Un criminel assassine des grands patrons de l'économie suédoise. C'est bien sûr inacceptable. D'autant plus que le modus operandi est identique à chaque fois. La police y voit là les prémisses d'un tueur en série. Le tueur attend sa victime dans son salon, assis sur le canapé, avant de l'abattre de deux balles dans la tête. Le calibre utilisé, ainsi que la technique, font penser à une exécution pratiquée dans certains milieux criminels. Mais les victimes n'évoluent que dans les cercles de la haute finance.

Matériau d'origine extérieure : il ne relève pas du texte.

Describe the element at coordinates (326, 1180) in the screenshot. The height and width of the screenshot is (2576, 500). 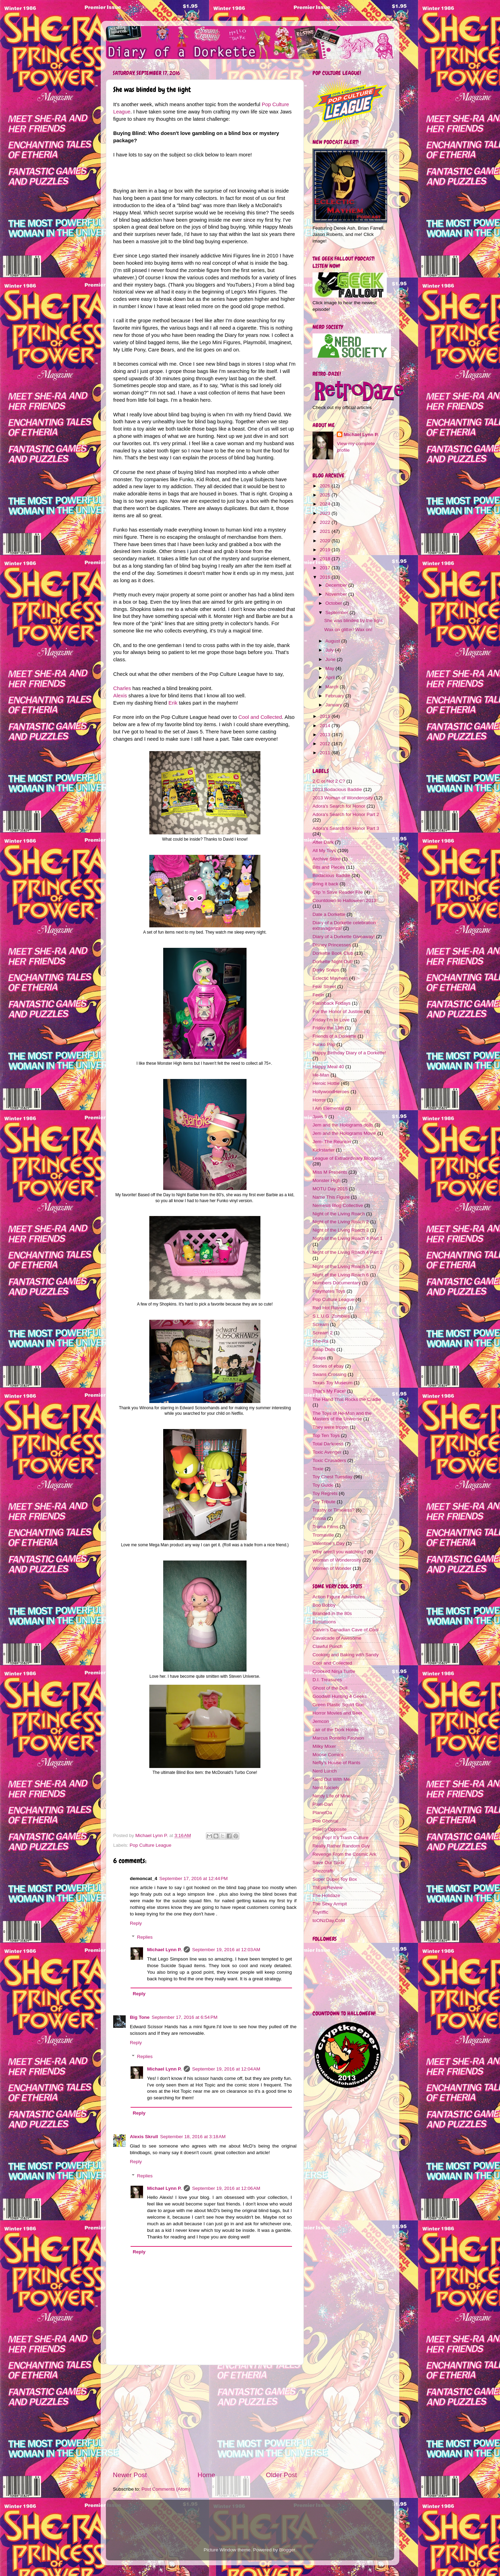 I see `Monster High` at that location.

Quel rapport avec un chef de gang albanais et son réseau? Qu'en est-il de cet enregistrement de jazz que l'assassin écoute religieusement à chaque meurtre et qui donne son nom au roman? Ces hommes ont-ils dans les affaires des ennemis assez motivés pour engager des hommes de main?

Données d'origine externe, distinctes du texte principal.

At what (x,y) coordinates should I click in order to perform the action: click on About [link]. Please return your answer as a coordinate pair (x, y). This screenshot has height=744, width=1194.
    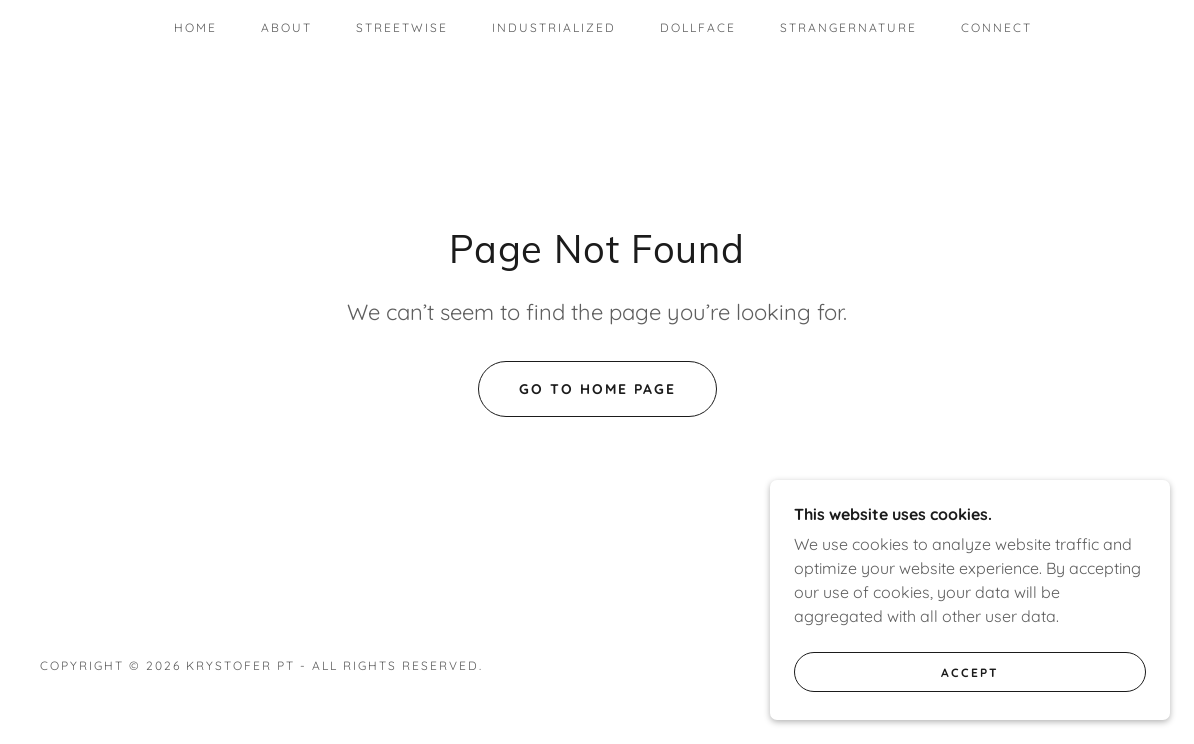     Looking at the image, I should click on (286, 27).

Les pistes à explorer ne manquent pas. Les enquêteurs de ce 87ème district à la suédoise ont du pain sur la planche. Ils sont issus de brigades et de régions différentes, leurs parcours sont ecclectiques. Il y a là, un ancien avocat devenu policier par souci de justice et qui parle comme un livre, un trentenaire d'origine hispanique fan de musique, une femme au passé trouble, un flic body-buildeur ex-accro des stéroïdes devenu chanteur dans une chorale, etc...
Ils ont tous des compétences utiles et offrent au lecteur une fourchette de comportements plutôt distrayante.

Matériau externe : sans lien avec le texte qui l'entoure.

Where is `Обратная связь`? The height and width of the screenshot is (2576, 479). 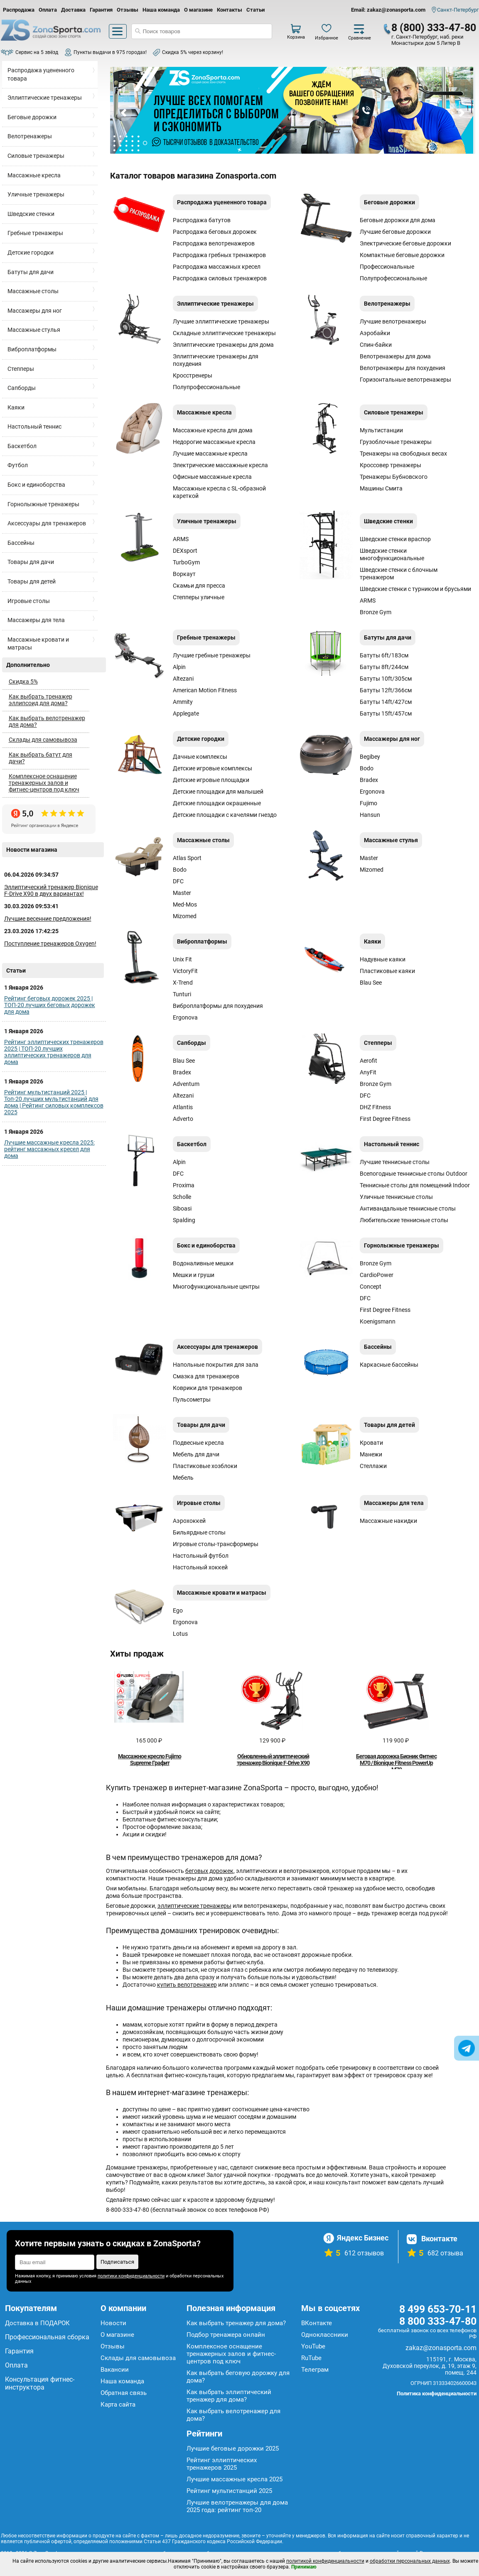 Обратная связь is located at coordinates (124, 2393).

Bien que la procédure policière occupe une place importante dans l'intrigue (l'analyse des preuves, la recherche et l'écoute des témoins comme les planques ou les filatures), il y a dans ce roman une bonne dose de préocupation sociale et politique. J'ai pensé à Sjöwall et Wahlöo, ce qui n'est pas un mal. J'ai pensé à Mankell aussi, car Hjelm lorgne du côté de Wallander. Ses inquiétudes d'homme devant notre société, sa volonté dans le travail ou ses faiblesses d'époux, toutes ces facettes du personnages restent des classiques... Une surprise tout de même, au fil des pages nous découvrons quelques scènes érotique, chose rare dans le polar nordique. L'un dans l'autre et sans mauvais calambour, j'ai passé un bon moment.
Dahl reprend à son compte des ingrédients qui ont fait le succès d'autres écrivains, pour livrer un policier qui, s'il ne dynamite pas les canons du genre, respecte ses codes tout en offrant un bon moment de lecture.